Dalam keadaan seperti itu, tanggung jawab individu adalah satu-satunya
kemungkinan di tingkat internasional untuk memastikan tingkat tanggung jawab atas
tindakan kriminal.

Keadaan tertentu dapat mencegah kesalahan pelanggaran hukum internasional oleh


suatu Negara, dengan cara yang sama seperti pembelaan dan alasan bekerja dalam
hukum pidana nasional . Dalam hukum internasional ini disebut "keadaan yang
menghalangi perbuatan salah" (Bagian Satu, Bab V, Pasal 20–27, ARSIWA).
Misalnya, persetujuan dari negara tempat kewajiban itu terutang akan mencegah
pelanggaran menjadi salah, sebagaimana akan, di bawah kondisi tertentu yang
ditentukan secara terbatas, force majeure, kesusahan, dan kebutuhan.
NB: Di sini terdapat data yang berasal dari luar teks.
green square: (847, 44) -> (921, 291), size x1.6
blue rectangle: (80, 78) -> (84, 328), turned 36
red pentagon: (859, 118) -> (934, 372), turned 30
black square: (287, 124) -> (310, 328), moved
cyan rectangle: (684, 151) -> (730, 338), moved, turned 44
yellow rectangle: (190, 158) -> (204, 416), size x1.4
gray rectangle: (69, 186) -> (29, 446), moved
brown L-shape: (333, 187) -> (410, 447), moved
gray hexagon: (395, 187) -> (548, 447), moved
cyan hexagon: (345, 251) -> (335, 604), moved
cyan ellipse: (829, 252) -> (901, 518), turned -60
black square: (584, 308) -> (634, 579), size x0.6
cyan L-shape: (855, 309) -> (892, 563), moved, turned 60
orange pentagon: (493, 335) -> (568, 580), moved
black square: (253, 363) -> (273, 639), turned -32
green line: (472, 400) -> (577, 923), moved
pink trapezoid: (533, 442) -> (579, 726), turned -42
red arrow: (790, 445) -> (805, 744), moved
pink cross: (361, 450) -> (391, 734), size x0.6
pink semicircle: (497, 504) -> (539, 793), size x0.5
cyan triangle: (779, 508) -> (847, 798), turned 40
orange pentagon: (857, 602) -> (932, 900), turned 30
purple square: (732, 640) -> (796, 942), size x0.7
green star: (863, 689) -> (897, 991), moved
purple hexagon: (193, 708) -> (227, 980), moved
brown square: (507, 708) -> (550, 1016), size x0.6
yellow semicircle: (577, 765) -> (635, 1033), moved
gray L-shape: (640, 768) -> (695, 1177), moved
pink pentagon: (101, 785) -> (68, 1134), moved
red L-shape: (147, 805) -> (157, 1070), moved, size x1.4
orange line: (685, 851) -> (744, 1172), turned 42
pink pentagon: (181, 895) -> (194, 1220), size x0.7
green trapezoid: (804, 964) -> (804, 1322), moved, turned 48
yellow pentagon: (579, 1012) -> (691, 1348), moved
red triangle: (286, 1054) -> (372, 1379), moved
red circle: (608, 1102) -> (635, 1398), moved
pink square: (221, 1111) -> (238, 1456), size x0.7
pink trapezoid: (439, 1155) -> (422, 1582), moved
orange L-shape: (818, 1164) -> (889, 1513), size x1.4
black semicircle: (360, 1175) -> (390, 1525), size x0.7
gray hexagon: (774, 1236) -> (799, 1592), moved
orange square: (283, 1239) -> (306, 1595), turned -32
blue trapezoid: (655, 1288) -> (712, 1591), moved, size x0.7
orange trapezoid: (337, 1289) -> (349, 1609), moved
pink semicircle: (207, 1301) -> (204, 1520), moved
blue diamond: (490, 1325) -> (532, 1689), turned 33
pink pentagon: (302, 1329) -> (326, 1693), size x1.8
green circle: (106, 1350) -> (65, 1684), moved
Fakta bahwa
suatu Negara bertindak dalam pembelaan diri yang sah sesuai dengan Piagam
Perserikatan Bangsa-Bangsa dapat menghalangi kesalahan suatu tindakan. Akhirnya,
suatu Negara yang mengambil tindakan balasan (didefinisikan sebagai tidak
dilaksanakannya suatu kewajiban sebagai tanggapan atas tindakan salah sebelumnya
dari Negara lain, untuk mendorong Negara tersebut untuk mematuhi kewajibannya)
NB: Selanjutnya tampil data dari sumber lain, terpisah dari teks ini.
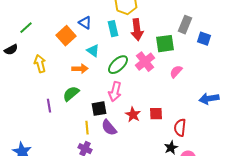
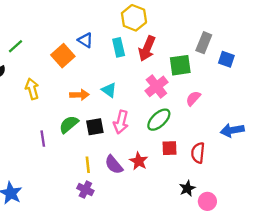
red arrow: (137, 30) -> (147, 49), turned 30
cyan triangle: (93, 51) -> (109, 90), moved
green ellipse: (118, 65) -> (159, 120), moved
black square: (99, 109) -> (95, 127), moved
red star: (133, 115) -> (139, 161), moved
red semicircle: (180, 128) -> (198, 153), moved

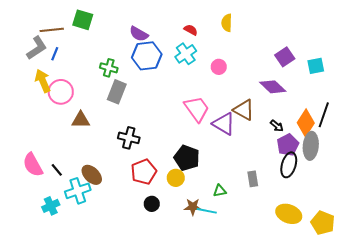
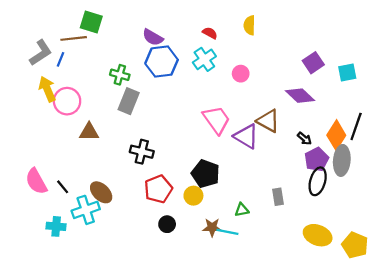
brown line: (52, 30) -> (74, 38), moved
cyan cross: (51, 206) -> (56, 226), turned 30

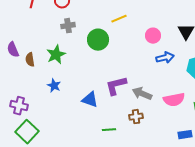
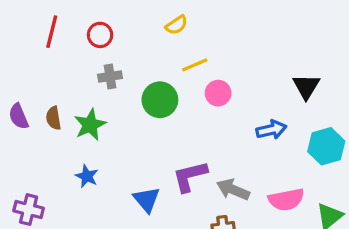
pink circle: (153, 36) -> (218, 93), moved
brown semicircle: (30, 60) -> (53, 118), moved
blue triangle: (90, 100) -> (147, 200), turned 30

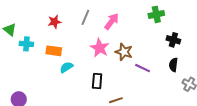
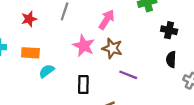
pink arrow: (112, 21) -> (107, 20), moved
purple line: (143, 68) -> (128, 75), moved

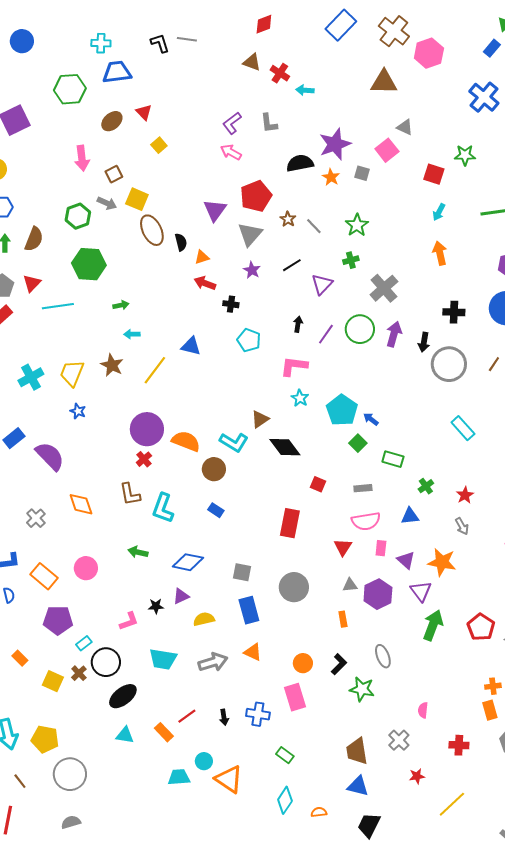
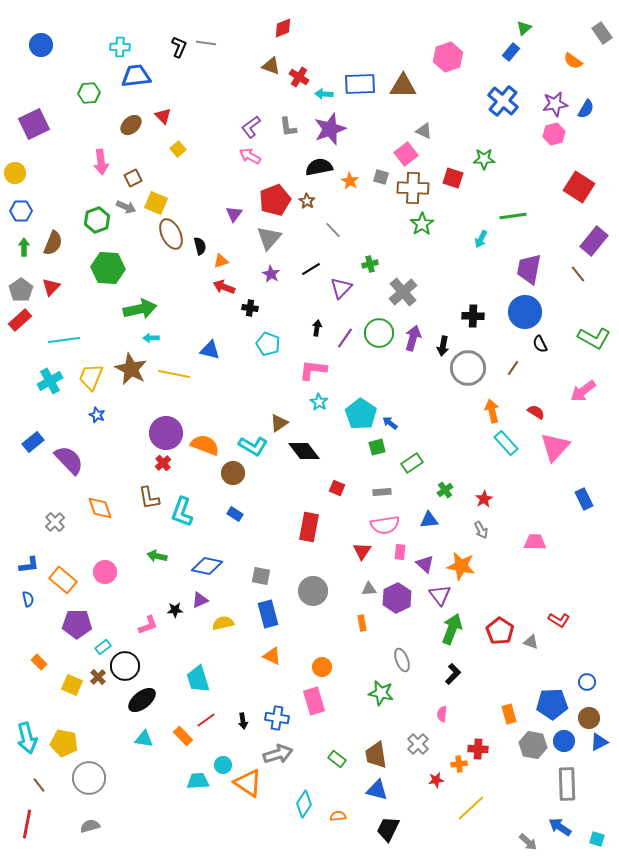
blue rectangle: (341, 25) -> (360, 84), moved, turned 44
brown cross: (394, 31) -> (413, 188), moved, turned -36
black L-shape: (160, 43) -> (179, 47), turned 40
green hexagon: (70, 89) -> (89, 93), size x0.7
purple star: (335, 144) -> (330, 129), moved
purple triangle: (215, 210) -> (234, 214), size x0.7
cyan arrow: (439, 212) -> (481, 239), moved
brown star: (288, 219) -> (307, 201), moved
green star: (357, 225) -> (422, 224), moved
orange arrow: (440, 253) -> (492, 411), moved
green arrow: (121, 305) -> (140, 309), size x2.0
cyan line: (58, 306) -> (64, 340), moved
brown star: (112, 365) -> (131, 369), size x1.4
yellow line: (155, 370) -> (174, 374), turned 64
cyan rectangle: (463, 428) -> (506, 443), moved
green square: (358, 443) -> (377, 447), turned 30
green rectangle: (393, 459) -> (412, 463), turned -50
cyan trapezoid: (163, 659) -> (198, 679), moved, turned 64
gray arrow: (213, 662) -> (278, 754), moved
black L-shape: (339, 664) -> (453, 674), moved
orange cross: (493, 686) -> (459, 764), moved
green rectangle: (285, 755) -> (337, 759), moved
dapat berarti bahwa apa yang sebaliknya akan menjadi pelanggaran kewajiban
internasional sebenarnya tidak salah. Namun, terlepas dari kondisi prosedural yang
ketat yang dengannya pengambilan tindakan pencegahan dilindungi, perlu dicatat
bahwa kewajiban tertentu mungkin tidak menjadi objek tindakan pencegahan. Di
antaranya adalah kewajiban untuk menahan diri dari ancaman atau penggunaan
kekerasan, kewajiban untuk perlindungan hak asasi manusia , kewajiban yang bersifat
kemanusiaan yang melarang pembalasan di bawah norma-norma hukum internasional
umum yang ditaati ( jus cogens ). Pembatasan terakhir ini pada kenyataannya berlaku
secara umum untuk keadaan yang menghalangi kesalahan: tidak pernah mungkin
untuk menyatakan bahwa pelanggaran norma yang ditaati dibenarkan.
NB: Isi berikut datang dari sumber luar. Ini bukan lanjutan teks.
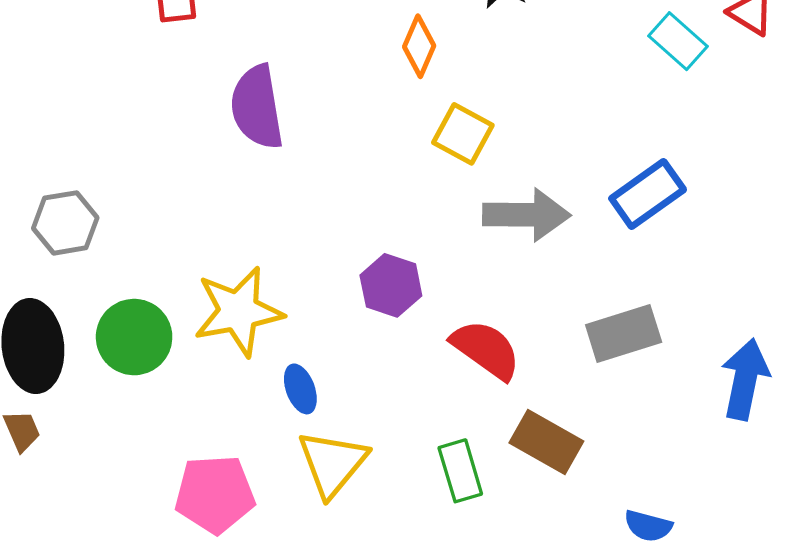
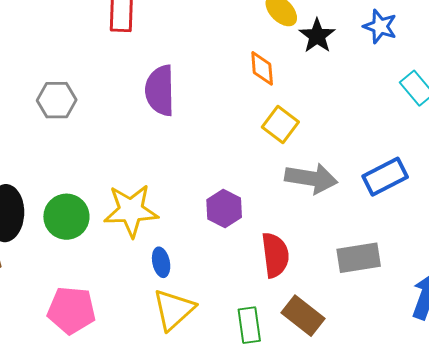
orange diamond: (419, 46) -> (262, 68), turned -36
gray hexagon: (65, 223) -> (57, 100), moved
red semicircle: (486, 349) -> (275, 255), turned 39
pink pentagon: (215, 494) -> (72, 310), moved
Unsur-unsur pembentuk perbuatan melanggar hukum internasional termuat dalam
rancangan Pasal 2. Yaitu Tindakan salah secara internasional oleh suatu negara yang
terjadi ketika melakukan tindakan yang terdiri atas tindakan atau pendiaman dengan
dasar 2 (dua) syarat berikut terpenuhi: (a) dapat diatribusikan kepada Negara
berdasarkan hukum internasional; dan (b) merupakan pelanggaran kewajiban negara
internasional.
Berikut ini adalah uraian mengenai unsur-unsur yang harus dipenuhi untuk
menyatakan negara melakukan international wrongful act berdasarkan Pasal 2 draft.
a. Atributabilitas/Imputabilitas
bahwa negara bertanggung jawab atas tindakan kelalaian pejabatnya, hanya apabila
tindakan tersebut tak terbantahkan oleh negara maka fiksi hukum yang
mengasimilasi tindakan atau pendiaman pejabat negara dengan menimbulkan
tanggung jawab negara atas kerusakan properti atau orang yang berasal dari negara
lain. Secara sederhana, dapat dikatakan bahwa negara bertanggung jawab hanya
sejauh suatu perbuatan yang tidak sah (unlawful) dilakukan oleh apartur
pemerintahan, dan bukan oleh setiap individu dalam masyarakat secara keseluruhan.
b. Pelangarang terahadap kewajiban internasional.
Perbuatan atau kelalaian itu merupakan suatu pelanggaran terhadap suatu kewajiban
internasional, baik kewajiban itu lahir dari perjanjian maupun dari sumber hukum
internasional lainnya.

5. contoh pertanggung jawaban negara atas kelalaian aparat negara yaitu , apabila polisi
melakukan penyerangan terhadap warga negara asing, maka negara ikut bertanggung
jawab untuk itu, sedangkan apabila penyerangan dilakukan oleh warga negara yang
tidak memiliki kapasitas sebagai aparatur pemerintahan, maka ia bertanggung jawab
sebagai seorang individu.
International Court of Justice- Armed Activities in the (Democratic Republic of
Congo vs Uganda)
Inti dari putusan Mahkamah Internasional (International Court of Justice/CJ)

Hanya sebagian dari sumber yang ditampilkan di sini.